Norwegian composer Ingolv Haaland spent four years meticulously composing the nine songs that appear on his new live album being released next month. A process – combining Arabic instrumentation, Western arrangements and Cambodian singing – that was all-consuming.

“It took insane amounts of work to do this,” the blond-haired musician – an assistant professor at the University of Agder in Norway – said last week over Skype.

“Of course, when you work 20 hours a day over months, it’s not really healthy. But you have to show people that you can do it.”

Haaland recorded the new album, Live in Concert, in late March with Cambodian singer Ouch Savy, a longtime collaborator, and the Kristiansand Symphony Orchestra at the Kilden Performing Art Centre in Norway.

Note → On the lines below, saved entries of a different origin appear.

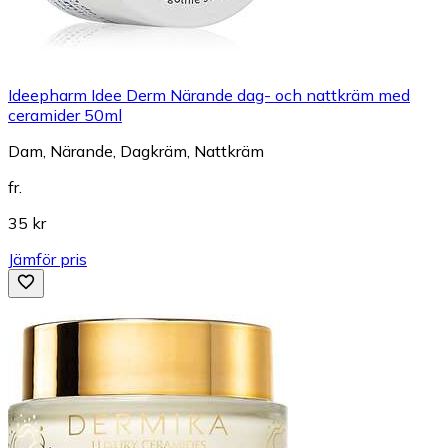
Ideepharm Idee Derm Närande dag- och nattkräm med
ceramider 50ml
Dam, Närande, Dagkräm, Nattkräm
fr.
35 kr
Jämför pris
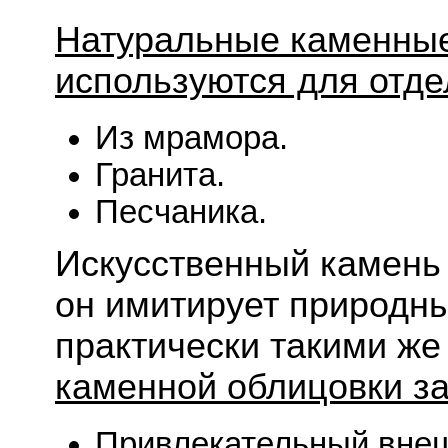
Натуральные каменные
используются для отде
Из мрамора.
Гранита.
Песчаника.
Искусственный камень 
он имитирует природны
практически такими же
каменной облицовки за
Привлекательный внеш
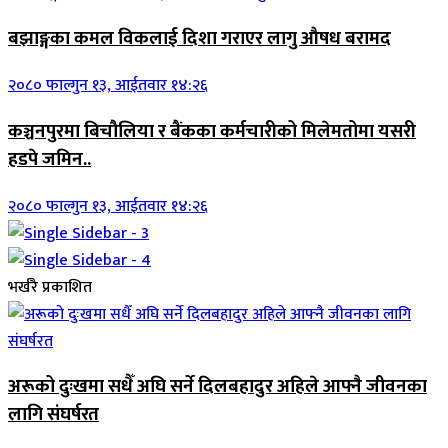
बझाङ्गका कमल विकलाई दिशा गराएर लागु औषध बरामद
२०८० फाल्गुन १३, आईतवार १४:२६
कञ्चनपुरमा बिचौलिया र बैंकका कर्मचारीको मिलेमतोमा यसरी
हडपे जमिन..
२०८० फाल्गुन १३, आईतवार १४:२६
भर्खरै प्रकाशित
अरूको दुःखमा सधैँ अघि सर्ने दिलबहादुर अहिले आफ्नै जीवनका
लागि संघर्षरत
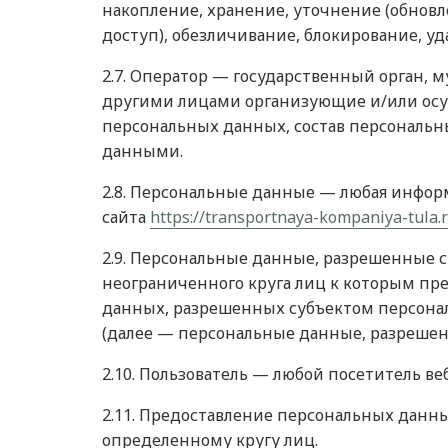
накопление, хранение, уточнение (обновл
доступ), обезличивание, блокирование, 
2.7. Оператор — государственный орган, 
другими лицами организующие и/или осу
персональных данных, состав персональн
данными.
2.8. Персональные данные — любая инфор
сайта
https://transportnaya-kompaniya-tula.
2.9. Персональные данные, разрешенные 
неограниченного круга лиц к которым пр
данных, разрешенных субъектом персона
(далее — персональные данные, разрешен
2.10. Пользователь — любой посетитель ве
2.11. Предоставление персональных дан
определенному кругу лиц.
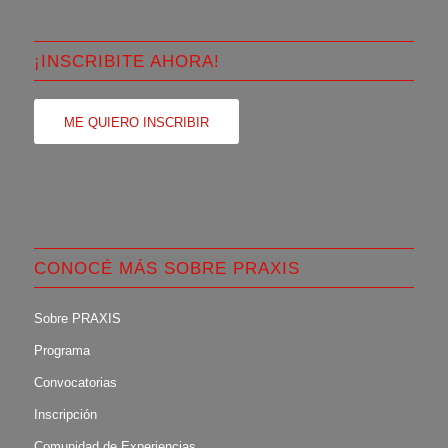
¡INSCRIBITE AHORA!
ME QUIERO INSCRIBIR
CONOCÉ MÁS SOBRE PRAXIS
Sobre PRAXIS
Programa
Convocatorias
Inscripción
Comunidad de Experiencias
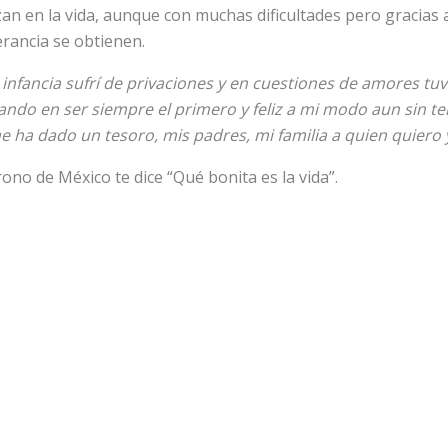
an en la vida, aunque con muchas dificultades pero gracias 
erancia se obtienen.
 infancia sufrí de privaciones y en cuestiones de amores tu
ndo en ser siempre el primero y feliz a mi modo aun sin te
e ha dado un tesoro, mis padres, mi familia a quien quiero 
ono de México te dice “Qué bonita es la vida”.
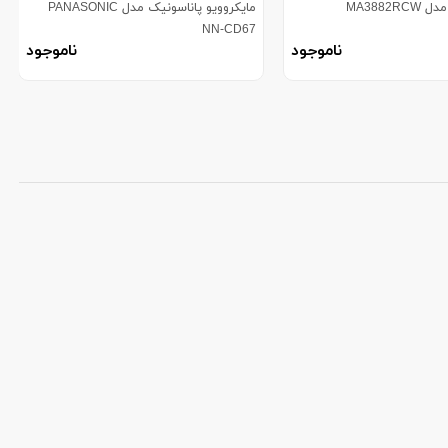
MA3882
مایکروویو پاناسونیک مدل PANASONIC
NN-CD67
ناموجود
ناموجود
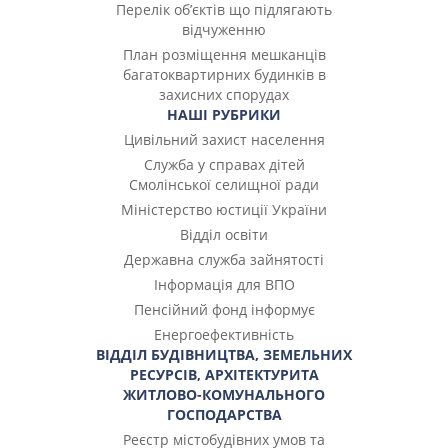
Перелік об’єктів що підлягають
відчуженню
План розміщення мешканців
багатоквартирних будинків в
захисних спорудах
НАШІ РУБРИКИ
Цивільний захист населення
Служба у справах дітей
Смолінської селищної ради
Міністерство юстиції України
Відділ освіти
Державна служба зайнятості
Інформація для ВПО
Пенсійний фонд інформує
Енергоефективність
ВІДДІЛ БУДІВНИЦТВА, ЗЕМЕЛЬНИХ
РЕСУРСІВ, АРХІТЕКТУРИТА
ЖИТЛОВО-КОМУНАЛЬНОГО
ГОСПОДАРСТВА
Реєстр містобудівних умов та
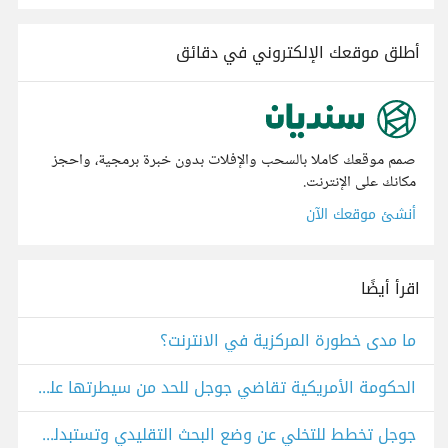
أطلق موقعك الإلكتروني في دقائق
صمم موقعك كاملا بالسحب والإفلات بدون خبرة برمجية، واحجز
مكانك على الإنترنت.
أنشئ موقعك الآن
اقرأ أيضًا
ما مدى خطورة المركزية في الانترنت؟
الحكومة الأمريكية تقاضي جوجل للحد من سيطرتها على الإنترنت، ما رأيك؟
جوجل تخطط للتخلي عن وضع البحث التقليدي وتستبدله بالذكاء الاصطناعي بالكامل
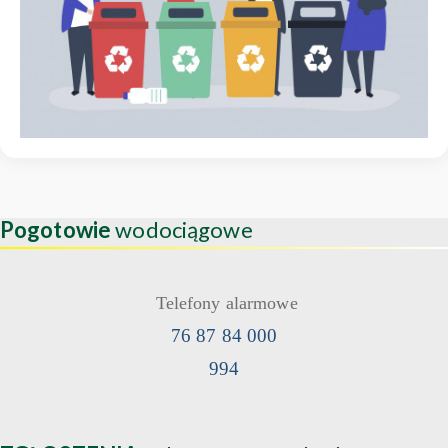
Pogotowie
wodociągowe
Telefony alarmowe
76 87 84 000
994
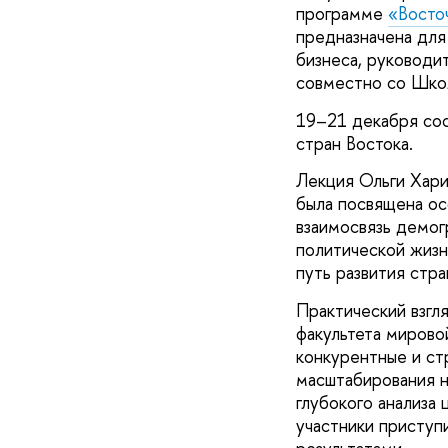
программе
«Восточ
предназначена для
бизнеса, руководи
совместно со Шко
19–21 декабря сос
стран Востока.
Лекция Ольги Хар
была посвящена ос
взаимосвязь демог
политической жизн
путь развития стра
Практический взгл
факультета мирово
конкурентные и с
масштабирования н
глубокого анализа 
участники приступ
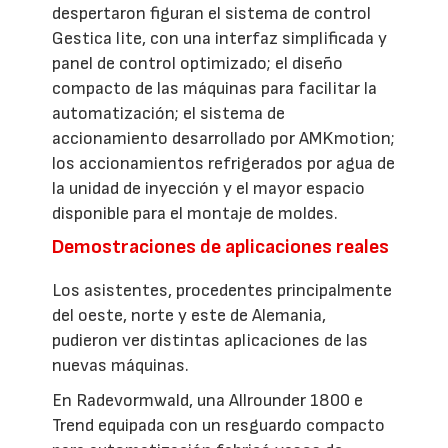
despertaron figuran el sistema de control
Gestica lite, con una interfaz simplificada y
panel de control optimizado; el diseño
compacto de las máquinas para facilitar la
automatización; el sistema de
accionamiento desarrollado por AMKmotion;
los accionamientos refrigerados por agua de
la unidad de inyección y el mayor espacio
disponible para el montaje de moldes.
Demostraciones de aplicaciones reales
Los asistentes, procedentes principalmente
del oeste, norte y este de Alemania,
pudieron ver distintas aplicaciones de las
nuevas máquinas.
En Radevormwald, una Allrounder 1800 e
Trend equipada con un resguardo compacto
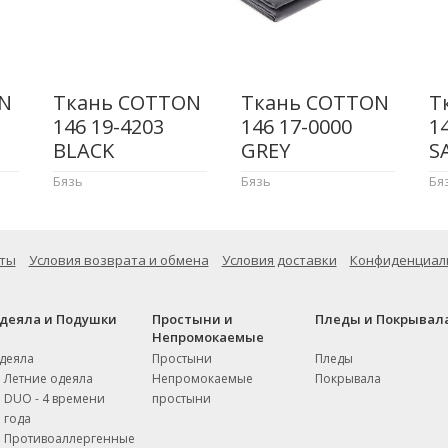
N
Ткань COTTON
Ткань COTTON
Т
146 19-4203
146 17-0000
1
BLACK
GREY
S
Бязь
Бязь
Бя
ты
Условия возврата и обмена
Условия доставки
Конфиденциал
деяла и Подушки
Простыни и
Пледы и Покрывал
Непромокаемые
деяла
Простыни
Пледы
Летние одеяла
Непромокаемые
Покрывала
DUO - 4 времени
простыни
года
Противоаллергенные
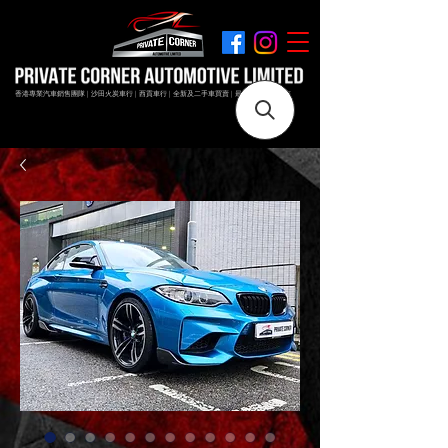
香港專業汽車銷售團隊 | 沙田火炭車行 | 西貢車行 | 全新及二手車買賣 | 最短時間極速成交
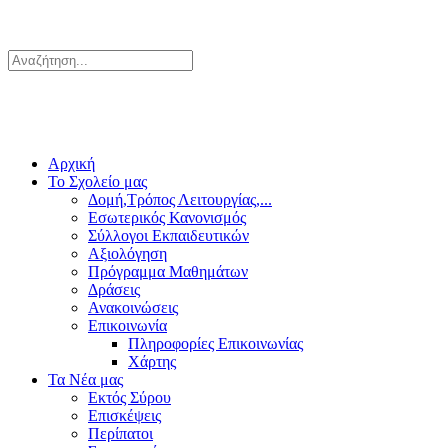
Αρχική
Το Σχολείο μας
Δομή,Τρόπος Λειτουργίας,...
Εσωτερικός Κανονισμός
Σύλλογοι Εκπαιδευτικών
Αξιολόγηση
Πρόγραμμα Μαθημάτων
Δράσεις
Ανακοινώσεις
Επικοινωνία
Πληροφορίες Επικοινωνίας
Χάρτης
Τα Νέα μας
Εκτός Σύρου
Επισκέψεις
Περίπατοι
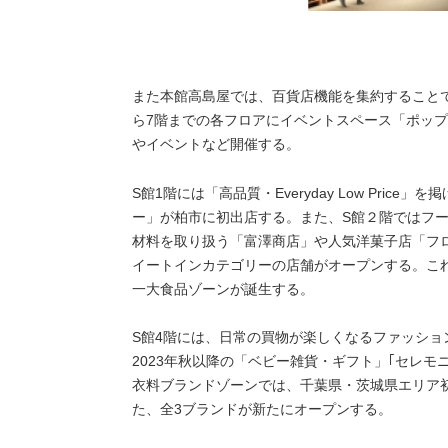
また本館高島屋では、百貨店機能を集約することで
ら7階までの各フロアにイベントスペース「ポップ
やイベントなど開催する。
S館1階には「高品質・Everyday Low Pri
ー」が柏市に初出店する。また、S館２階ではフ
材料を取り扱う「富澤商店」や人気洋菓子店「フロ
イートインカテゴリーの店舗がオープンする。これ
一大食品ゾーンが誕生する。
S館4階には、日常の買物が楽しくなるファッシ
2023年秋以降の「ベビー雑貨・ギフト」｢セレ
衣料ブランドゾーンでは、千葉県・茨城県エリア
た、全3ブランドが新たにオープンする。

The music, a wall of sound, ranges from cheerful to dark and eerie, with the tracks driven by Haaland’s ethereal grand piano and the multinational orchestra’s atmospheric strings. It was the orchestra that proved the most difficult to arrange for Haaland.

“Combining strings with Arabic instruments – nobody does that, because they say it can’t be done,” said Haaland.

Written for his ongoing PhD, titled How to develop a signature sound?: A performers perspective, the songs were part of a “quest for [his] own musical identity” and a chance to “push [his] own artistic limits”.

Haaland said that he had assembled “only the best people” to perform them live, musicians like Palestinian lutist Tareq Abboushi, Lebanese percussionist Rony Barrak and Savy, who Haaland lauded as “maybe one of the most skilled singers I have ever worked with”.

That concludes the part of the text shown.